Required work: This exercise requires every record to be repeated exactly.

Page-level text extractions:
⁂
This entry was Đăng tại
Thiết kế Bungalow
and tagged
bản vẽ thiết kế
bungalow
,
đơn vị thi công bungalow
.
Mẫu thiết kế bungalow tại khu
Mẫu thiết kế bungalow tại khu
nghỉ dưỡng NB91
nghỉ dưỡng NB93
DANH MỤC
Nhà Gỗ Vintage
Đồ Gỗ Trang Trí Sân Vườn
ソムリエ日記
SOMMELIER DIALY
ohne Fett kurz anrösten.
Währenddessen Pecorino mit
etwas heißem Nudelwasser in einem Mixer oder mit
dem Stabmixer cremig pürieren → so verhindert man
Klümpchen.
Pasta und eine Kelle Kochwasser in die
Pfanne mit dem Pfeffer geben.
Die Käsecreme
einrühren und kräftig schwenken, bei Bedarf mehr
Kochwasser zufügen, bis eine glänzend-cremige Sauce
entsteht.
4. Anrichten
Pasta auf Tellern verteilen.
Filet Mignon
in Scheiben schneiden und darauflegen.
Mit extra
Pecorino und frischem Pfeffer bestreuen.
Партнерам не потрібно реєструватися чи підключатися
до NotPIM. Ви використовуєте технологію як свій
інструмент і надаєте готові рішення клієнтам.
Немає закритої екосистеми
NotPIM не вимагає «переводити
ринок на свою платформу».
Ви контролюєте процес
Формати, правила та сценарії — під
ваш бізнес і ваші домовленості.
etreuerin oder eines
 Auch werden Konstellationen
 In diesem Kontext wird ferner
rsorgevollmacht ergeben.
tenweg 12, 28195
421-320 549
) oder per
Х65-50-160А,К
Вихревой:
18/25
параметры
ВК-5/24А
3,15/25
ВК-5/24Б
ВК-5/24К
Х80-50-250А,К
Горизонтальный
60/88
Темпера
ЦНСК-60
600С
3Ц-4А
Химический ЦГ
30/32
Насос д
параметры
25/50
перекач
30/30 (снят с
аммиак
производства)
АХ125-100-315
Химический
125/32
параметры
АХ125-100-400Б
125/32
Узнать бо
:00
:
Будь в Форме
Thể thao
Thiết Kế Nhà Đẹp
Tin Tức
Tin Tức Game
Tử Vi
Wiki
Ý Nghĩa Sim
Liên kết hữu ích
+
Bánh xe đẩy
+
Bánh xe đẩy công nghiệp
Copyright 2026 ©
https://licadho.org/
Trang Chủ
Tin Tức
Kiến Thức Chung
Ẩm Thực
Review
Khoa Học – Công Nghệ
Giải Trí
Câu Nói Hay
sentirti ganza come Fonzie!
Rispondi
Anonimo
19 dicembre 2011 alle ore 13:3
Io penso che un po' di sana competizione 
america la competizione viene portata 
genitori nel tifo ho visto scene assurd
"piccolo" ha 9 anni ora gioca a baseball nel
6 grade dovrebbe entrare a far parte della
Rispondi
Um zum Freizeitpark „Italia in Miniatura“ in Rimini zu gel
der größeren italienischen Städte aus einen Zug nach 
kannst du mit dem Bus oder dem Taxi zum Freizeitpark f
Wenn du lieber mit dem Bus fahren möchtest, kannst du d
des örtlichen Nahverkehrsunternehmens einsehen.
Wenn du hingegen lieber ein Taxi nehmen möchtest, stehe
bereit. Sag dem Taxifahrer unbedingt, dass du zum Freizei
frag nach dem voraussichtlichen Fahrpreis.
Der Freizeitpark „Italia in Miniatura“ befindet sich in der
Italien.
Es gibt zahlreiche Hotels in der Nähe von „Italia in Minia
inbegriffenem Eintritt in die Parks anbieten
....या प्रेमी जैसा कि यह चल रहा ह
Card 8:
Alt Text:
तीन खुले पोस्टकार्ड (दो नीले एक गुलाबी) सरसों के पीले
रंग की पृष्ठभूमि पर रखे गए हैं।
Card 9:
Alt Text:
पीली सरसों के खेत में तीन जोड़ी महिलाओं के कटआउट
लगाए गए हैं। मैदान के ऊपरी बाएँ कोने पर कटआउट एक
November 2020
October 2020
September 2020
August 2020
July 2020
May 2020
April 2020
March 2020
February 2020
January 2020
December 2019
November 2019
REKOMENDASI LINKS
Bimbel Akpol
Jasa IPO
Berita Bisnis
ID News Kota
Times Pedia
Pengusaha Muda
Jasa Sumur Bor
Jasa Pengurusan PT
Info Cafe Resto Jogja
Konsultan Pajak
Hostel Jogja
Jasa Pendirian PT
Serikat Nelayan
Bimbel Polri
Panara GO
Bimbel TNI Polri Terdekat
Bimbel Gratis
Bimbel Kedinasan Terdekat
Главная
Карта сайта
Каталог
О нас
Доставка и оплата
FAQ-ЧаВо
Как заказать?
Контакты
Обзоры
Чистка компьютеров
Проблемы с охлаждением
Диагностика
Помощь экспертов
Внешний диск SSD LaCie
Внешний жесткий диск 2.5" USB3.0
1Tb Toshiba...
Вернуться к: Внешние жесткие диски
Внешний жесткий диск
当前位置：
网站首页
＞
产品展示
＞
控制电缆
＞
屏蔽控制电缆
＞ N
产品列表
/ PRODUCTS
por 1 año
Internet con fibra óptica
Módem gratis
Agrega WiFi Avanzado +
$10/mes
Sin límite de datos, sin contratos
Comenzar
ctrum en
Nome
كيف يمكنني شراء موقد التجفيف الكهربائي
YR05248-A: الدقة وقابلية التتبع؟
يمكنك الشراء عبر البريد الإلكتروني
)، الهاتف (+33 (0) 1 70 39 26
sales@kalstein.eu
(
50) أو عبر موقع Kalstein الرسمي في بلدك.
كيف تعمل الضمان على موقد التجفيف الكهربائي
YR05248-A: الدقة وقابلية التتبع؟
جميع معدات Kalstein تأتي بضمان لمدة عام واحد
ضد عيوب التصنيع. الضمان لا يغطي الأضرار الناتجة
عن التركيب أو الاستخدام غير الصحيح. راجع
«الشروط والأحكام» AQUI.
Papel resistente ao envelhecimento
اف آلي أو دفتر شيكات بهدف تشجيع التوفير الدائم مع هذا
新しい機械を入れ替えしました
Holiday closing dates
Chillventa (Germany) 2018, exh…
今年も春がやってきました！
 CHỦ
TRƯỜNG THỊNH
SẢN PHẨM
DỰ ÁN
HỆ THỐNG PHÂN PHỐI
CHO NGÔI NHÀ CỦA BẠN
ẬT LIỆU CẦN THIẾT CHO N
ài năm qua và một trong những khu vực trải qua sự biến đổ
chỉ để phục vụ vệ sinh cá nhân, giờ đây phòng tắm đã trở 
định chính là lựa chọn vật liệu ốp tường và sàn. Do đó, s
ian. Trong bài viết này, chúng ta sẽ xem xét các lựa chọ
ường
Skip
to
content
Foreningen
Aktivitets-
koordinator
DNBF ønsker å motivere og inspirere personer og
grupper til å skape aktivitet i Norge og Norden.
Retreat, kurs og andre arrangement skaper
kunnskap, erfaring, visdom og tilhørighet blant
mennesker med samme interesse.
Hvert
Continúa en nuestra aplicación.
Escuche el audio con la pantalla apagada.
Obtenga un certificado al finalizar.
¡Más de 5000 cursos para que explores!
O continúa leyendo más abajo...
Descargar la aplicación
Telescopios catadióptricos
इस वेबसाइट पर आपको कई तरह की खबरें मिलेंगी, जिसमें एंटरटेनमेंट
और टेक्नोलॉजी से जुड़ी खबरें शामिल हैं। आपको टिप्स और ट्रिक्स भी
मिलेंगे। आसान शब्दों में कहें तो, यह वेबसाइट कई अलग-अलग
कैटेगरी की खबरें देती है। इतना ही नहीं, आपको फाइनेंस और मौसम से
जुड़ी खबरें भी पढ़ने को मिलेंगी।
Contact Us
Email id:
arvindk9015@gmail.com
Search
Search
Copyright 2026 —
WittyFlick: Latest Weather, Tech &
⁂
Exercise solution:
This entry was Đăng tại
Thiết kế Bungalow
and tagged
bản vẽ thiết kế
bungalow
,
đơn vị thi công bungalow
.
Mẫu thiết kế bungalow tại khu
Mẫu thiết kế bungalow tại khu
nghỉ dưỡng NB91
nghỉ dưỡng NB93
DANH MỤC
Nhà Gỗ Vintage
Đồ Gỗ Trang Trí Sân Vườn
ソムリエ日記
SOMMELIER DIALY
ohne Fett kurz anrösten.
Währenddessen Pecorino mit
etwas heißem Nudelwasser in einem Mixer oder mit
dem Stabmixer cremig pürieren → so verhindert man
Klümpchen.
Pasta und eine Kelle Kochwasser in die
Pfanne mit dem Pfeffer geben.
Die Käsecreme
einrühren und kräftig schwenken, bei Bedarf mehr
Kochwasser zufügen, bis eine glänzend-cremige Sauce
entsteht.
4. Anrichten
Pasta auf Tellern verteilen.
Filet Mignon
in Scheiben schneiden und darauflegen.
Mit extra
Pecorino und frischem Pfeffer bestreuen.
Партнерам не потрібно реєструватися чи підключатися
до NotPIM. Ви використовуєте технологію як свій
інструмент і надаєте готові рішення клієнтам.
Немає закритої екосистеми
NotPIM не вимагає «переводити
ринок на свою платформу».
Ви контролюєте процес
Формати, правила та сценарії — під
ваш бізнес і ваші домовленості.
etreuerin oder eines
 Auch werden Konstellationen
 In diesem Kontext wird ferner
rsorgevollmacht ergeben.
tenweg 12, 28195
421-320 549
) oder per
Х65-50-160А,К
Вихревой:
18/25
параметры
ВК-5/24А
3,15/25
ВК-5/24Б
ВК-5/24К
Х80-50-250А,К
Горизонтальный
60/88
Темпера
ЦНСК-60
600С
3Ц-4А
Химический ЦГ
30/32
Насос д
параметры
25/50
перекач
30/30 (снят с
аммиак
производства)
АХ125-100-315
Химический
125/32
параметры
АХ125-100-400Б
125/32
Узнать бо
:00
:
Будь в Форме
Thể thao
Thiết Kế Nhà Đẹp
Tin Tức
Tin Tức Game
Tử Vi
Wiki
Ý Nghĩa Sim
Liên kết hữu ích
+
Bánh xe đẩy
+
Bánh xe đẩy công nghiệp
Copyright 2026 ©
https://licadho.org/
Trang Chủ
Tin Tức
Kiến Thức Chung
Ẩm Thực
Review
Khoa Học – Công Nghệ
Giải Trí
Câu Nói Hay
sentirti ganza come Fonzie!
Rispondi
Anonimo
19 dicembre 2011 alle ore 13:3
Io penso che un po' di sana competizione 
america la competizione viene portata 
genitori nel tifo ho visto scene assurd
"piccolo" ha 9 anni ora gioca a baseball nel
6 grade dovrebbe entrare a far parte della
Rispondi
Um zum Freizeitpark „Italia in Miniatura“ in Rimini zu gel
der größeren italienischen Städte aus einen Zug nach 
kannst du mit dem Bus oder dem Taxi zum Freizeitpark f
Wenn du lieber mit dem Bus fahren möchtest, kannst du d
des örtlichen Nahverkehrsunternehmens einsehen.
Wenn du hingegen lieber ein Taxi nehmen möchtest, stehe
bereit. Sag dem Taxifahrer unbedingt, dass du zum Freizei
frag nach dem voraussichtlichen Fahrpreis.
Der Freizeitpark „Italia in Miniatura“ befindet sich in der
Italien.
Es gibt zahlreiche Hotels in der Nähe von „Italia in Minia
inbegriffenem Eintritt in die Parks anbieten
....या प्रेमी जैसा कि यह चल रहा ह
Card 8:
Alt Text:
तीन खुले पोस्टकार्ड (दो नीले एक गुलाबी) सरसों के पीले
रंग की पृष्ठभूमि पर रखे गए हैं।
Card 9:
Alt Text:
पीली सरसों के खेत में तीन जोड़ी महिलाओं के कटआउट
लगाए गए हैं। मैदान के ऊपरी बाएँ कोने पर कटआउट एक
November 2020
October 2020
September 2020
August 2020
July 2020
May 2020
April 2020
March 2020
February 2020
January 2020
December 2019
November 2019
REKOMENDASI LINKS
Bimbel Akpol
Jasa IPO
Berita Bisnis
ID News Kota
Times Pedia
Pengusaha Muda
Jasa Sumur Bor
Jasa Pengurusan PT
Info Cafe Resto Jogja
Konsultan Pajak
Hostel Jogja
Jasa Pendirian PT
Serikat Nelayan
Bimbel Polri
Panara GO
Bimbel TNI Polri Terdekat
Bimbel Gratis
Bimbel Kedinasan Terdekat
Главная
Карта сайта
Каталог
О нас
Доставка и оплата
FAQ-ЧаВо
Как заказать?
Контакты
Обзоры
Чистка компьютеров
Проблемы с охлаждением
Диагностика
Помощь экспертов
Внешний диск SSD LaCie
Внешний жесткий диск 2.5" USB3.0
1Tb Toshiba...
Вернуться к: Внешние жесткие диски
Внешний жесткий диск
当前位置：
网站首页
＞
产品展示
＞
控制电缆
＞
屏蔽控制电缆
＞ N
产品列表
/ PRODUCTS
por 1 año
Internet con fibra óptica
Módem gratis
Agrega WiFi Avanzado +
$10/mes
Sin límite de datos, sin contratos
Comenzar
ctrum en
Nome
كيف يمكنني شراء موقد التجفيف الكهربائي
YR05248-A: الدقة وقابلية التتبع؟
يمكنك الشراء عبر البريد الإلكتروني
)، الهاتف (+33 (0) 1 70 39 26
sales@kalstein.eu
(
50) أو عبر موقع Kalstein الرسمي في بلدك.
كيف تعمل الضمان على موقد التجفيف الكهربائي
YR05248-A: الدقة وقابلية التتبع؟
جميع معدات Kalstein تأتي بضمان لمدة عام واحد
ضد عيوب التصنيع. الضمان لا يغطي الأضرار الناتجة
عن التركيب أو الاستخدام غير الصحيح. راجع
«الشروط والأحكام» AQUI.
Papel resistente ao envelhecimento
اف آلي أو دفتر شيكات بهدف تشجيع التوفير الدائم مع هذا
新しい機械を入れ替えしました
Holiday closing dates
Chillventa (Germany) 2018, exh…
今年も春がやってきました！
 CHỦ
TRƯỜNG THỊNH
SẢN PHẨM
DỰ ÁN
HỆ THỐNG PHÂN PHỐI
CHO NGÔI NHÀ CỦA BẠN
ẬT LIỆU CẦN THIẾT CHO N
ài năm qua và một trong những khu vực trải qua sự biến đổ
chỉ để phục vụ vệ sinh cá nhân, giờ đây phòng tắm đã trở 
định chính là lựa chọn vật liệu ốp tường và sàn. Do đó, s
ian. Trong bài viết này, chúng ta sẽ xem xét các lựa chọ
ường
Skip
to
content
Foreningen
Aktivitets-
koordinator
DNBF ønsker å motivere og inspirere personer og
grupper til å skape aktivitet i Norge og Norden.
Retreat, kurs og andre arrangement skaper
kunnskap, erfaring, visdom og tilhørighet blant
mennesker med samme interesse.
Hvert
Continúa en nuestra aplicación.
Escuche el audio con la pantalla apagada.
Obtenga un certificado al finalizar.
¡Más de 5000 cursos para que explores!
O continúa leyendo más abajo...
Descargar la aplicación
Telescopios catadióptricos
इस वेबसाइट पर आपको कई तरह की खबरें मिलेंगी, जिसमें एंटरटेनमेंट
और टेक्नोलॉजी से जुड़ी खबरें शामिल हैं। आपको टिप्स और ट्रिक्स भी
मिलेंगे। आसान शब्दों में कहें तो, यह वेबसाइट कई अलग-अलग
कैटेगरी की खबरें देती है। इतना ही नहीं, आपको फाइनेंस और मौसम से
जुड़ी खबरें भी पढ़ने को मिलेंगी।
Contact Us
Email id:
arvindk9015@gmail.com
Search
Search
Copyright 2026 —
WittyFlick: Latest Weather, Tech &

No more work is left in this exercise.